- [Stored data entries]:

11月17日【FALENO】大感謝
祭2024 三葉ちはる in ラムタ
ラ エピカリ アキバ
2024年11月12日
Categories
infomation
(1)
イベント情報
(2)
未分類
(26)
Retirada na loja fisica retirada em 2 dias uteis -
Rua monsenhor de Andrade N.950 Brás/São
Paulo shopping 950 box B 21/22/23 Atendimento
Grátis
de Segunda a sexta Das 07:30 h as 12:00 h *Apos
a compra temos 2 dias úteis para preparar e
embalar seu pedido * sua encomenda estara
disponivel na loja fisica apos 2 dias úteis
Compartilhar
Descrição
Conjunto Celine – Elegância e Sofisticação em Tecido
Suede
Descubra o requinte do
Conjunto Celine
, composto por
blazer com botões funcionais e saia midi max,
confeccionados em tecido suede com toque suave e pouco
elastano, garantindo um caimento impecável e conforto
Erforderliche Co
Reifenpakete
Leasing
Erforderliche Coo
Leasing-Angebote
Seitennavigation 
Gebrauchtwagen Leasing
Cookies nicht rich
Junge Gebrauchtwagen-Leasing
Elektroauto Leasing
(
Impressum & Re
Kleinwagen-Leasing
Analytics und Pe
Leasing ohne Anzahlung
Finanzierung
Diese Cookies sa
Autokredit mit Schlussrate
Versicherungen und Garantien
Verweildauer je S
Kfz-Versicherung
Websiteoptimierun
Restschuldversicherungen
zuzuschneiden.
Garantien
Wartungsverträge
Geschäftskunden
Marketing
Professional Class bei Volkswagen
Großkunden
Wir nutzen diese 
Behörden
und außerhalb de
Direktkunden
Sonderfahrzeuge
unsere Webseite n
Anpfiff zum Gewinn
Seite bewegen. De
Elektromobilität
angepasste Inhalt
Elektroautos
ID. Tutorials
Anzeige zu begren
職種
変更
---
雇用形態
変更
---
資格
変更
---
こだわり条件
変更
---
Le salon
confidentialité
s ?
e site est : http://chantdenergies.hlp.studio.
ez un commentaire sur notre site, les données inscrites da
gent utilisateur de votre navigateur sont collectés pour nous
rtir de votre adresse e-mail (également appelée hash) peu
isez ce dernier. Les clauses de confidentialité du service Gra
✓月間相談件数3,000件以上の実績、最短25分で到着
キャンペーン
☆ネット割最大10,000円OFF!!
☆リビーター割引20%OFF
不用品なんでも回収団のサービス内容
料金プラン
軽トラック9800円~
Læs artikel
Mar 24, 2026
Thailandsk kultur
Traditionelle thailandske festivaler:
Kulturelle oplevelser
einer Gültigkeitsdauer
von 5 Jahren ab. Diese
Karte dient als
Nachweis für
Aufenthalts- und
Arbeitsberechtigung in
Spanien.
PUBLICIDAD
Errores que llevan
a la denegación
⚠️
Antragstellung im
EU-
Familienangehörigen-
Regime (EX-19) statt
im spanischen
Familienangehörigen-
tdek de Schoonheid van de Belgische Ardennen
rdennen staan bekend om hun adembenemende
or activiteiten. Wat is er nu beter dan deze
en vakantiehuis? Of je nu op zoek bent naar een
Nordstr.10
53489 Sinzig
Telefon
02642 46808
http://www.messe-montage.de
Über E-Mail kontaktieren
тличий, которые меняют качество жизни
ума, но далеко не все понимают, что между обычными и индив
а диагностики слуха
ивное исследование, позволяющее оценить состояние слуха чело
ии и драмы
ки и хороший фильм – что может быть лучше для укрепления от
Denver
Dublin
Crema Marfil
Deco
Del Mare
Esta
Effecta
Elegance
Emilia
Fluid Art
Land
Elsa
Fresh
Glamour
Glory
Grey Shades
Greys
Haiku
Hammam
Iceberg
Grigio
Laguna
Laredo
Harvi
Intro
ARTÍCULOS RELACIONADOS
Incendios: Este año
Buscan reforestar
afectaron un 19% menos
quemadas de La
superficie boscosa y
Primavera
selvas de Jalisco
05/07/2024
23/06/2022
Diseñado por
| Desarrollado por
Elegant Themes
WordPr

- [What to work on]: Each entry above must be repeated exactly, with nothing dropped.

- [Answer box]:
11月17日【FALENO】大感謝
祭2024 三葉ちはる in ラムタ
ラ エピカリ アキバ
2024年11月12日
Categories
infomation
(1)
イベント情報
(2)
未分類
(26)
Retirada na loja fisica retirada em 2 dias uteis -
Rua monsenhor de Andrade N.950 Brás/São
Paulo shopping 950 box B 21/22/23 Atendimento
Grátis
de Segunda a sexta Das 07:30 h as 12:00 h *Apos
a compra temos 2 dias úteis para preparar e
embalar seu pedido * sua encomenda estara
disponivel na loja fisica apos 2 dias úteis
Compartilhar
Descrição
Conjunto Celine – Elegância e Sofisticação em Tecido
Suede
Descubra o requinte do
Conjunto Celine
, composto por
blazer com botões funcionais e saia midi max,
confeccionados em tecido suede com toque suave e pouco
elastano, garantindo um caimento impecável e conforto
Erforderliche Co
Reifenpakete
Leasing
Erforderliche Coo
Leasing-Angebote
Seitennavigation 
Gebrauchtwagen Leasing
Cookies nicht rich
Junge Gebrauchtwagen-Leasing
Elektroauto Leasing
(
Impressum & Re
Kleinwagen-Leasing
Analytics und Pe
Leasing ohne Anzahlung
Finanzierung
Diese Cookies sa
Autokredit mit Schlussrate
Versicherungen und Garantien
Verweildauer je S
Kfz-Versicherung
Websiteoptimierun
Restschuldversicherungen
zuzuschneiden.
Garantien
Wartungsverträge
Geschäftskunden
Marketing
Professional Class bei Volkswagen
Großkunden
Wir nutzen diese 
Behörden
und außerhalb de
Direktkunden
Sonderfahrzeuge
unsere Webseite n
Anpfiff zum Gewinn
Seite bewegen. De
Elektromobilität
angepasste Inhalt
Elektroautos
ID. Tutorials
Anzeige zu begren
職種
変更
---
雇用形態
変更
---
資格
変更
---
こだわり条件
変更
---
Le salon
confidentialité
s ?
e site est : http://chantdenergies.hlp.studio.
ez un commentaire sur notre site, les données inscrites da
gent utilisateur de votre navigateur sont collectés pour nous
rtir de votre adresse e-mail (également appelée hash) peu
isez ce dernier. Les clauses de confidentialité du service Gra
✓月間相談件数3,000件以上の実績、最短25分で到着
キャンペーン
☆ネット割最大10,000円OFF!!
☆リビーター割引20%OFF
不用品なんでも回収団のサービス内容
料金プラン
軽トラック9800円~
Læs artikel
Mar 24, 2026
Thailandsk kultur
Traditionelle thailandske festivaler:
Kulturelle oplevelser
einer Gültigkeitsdauer
von 5 Jahren ab. Diese
Karte dient als
Nachweis für
Aufenthalts- und
Arbeitsberechtigung in
Spanien.
PUBLICIDAD
Errores que llevan
a la denegación
⚠️
Antragstellung im
EU-
Familienangehörigen-
Regime (EX-19) statt
im spanischen
Familienangehörigen-
tdek de Schoonheid van de Belgische Ardennen
rdennen staan bekend om hun adembenemende
or activiteiten. Wat is er nu beter dan deze
en vakantiehuis? Of je nu op zoek bent naar een
Nordstr.10
53489 Sinzig
Telefon
02642 46808
http://www.messe-montage.de
Über E-Mail kontaktieren
тличий, которые меняют качество жизни
ума, но далеко не все понимают, что между обычными и индив
а диагностики слуха
ивное исследование, позволяющее оценить состояние слуха чело
ии и драмы
ки и хороший фильм – что может быть лучше для укрепления от
Denver
Dublin
Crema Marfil
Deco
Del Mare
Esta
Effecta
Elegance
Emilia
Fluid Art
Land
Elsa
Fresh
Glamour
Glory
Grey Shades
Greys
Haiku
Hammam
Iceberg
Grigio
Laguna
Laredo
Harvi
Intro
ARTÍCULOS RELACIONADOS
Incendios: Este año
Buscan reforestar
afectaron un 19% menos
quemadas de La
superficie boscosa y
Primavera
selvas de Jalisco
05/07/2024
23/06/2022
Diseñado por
| Desarrollado por
Elegant Themes
WordPr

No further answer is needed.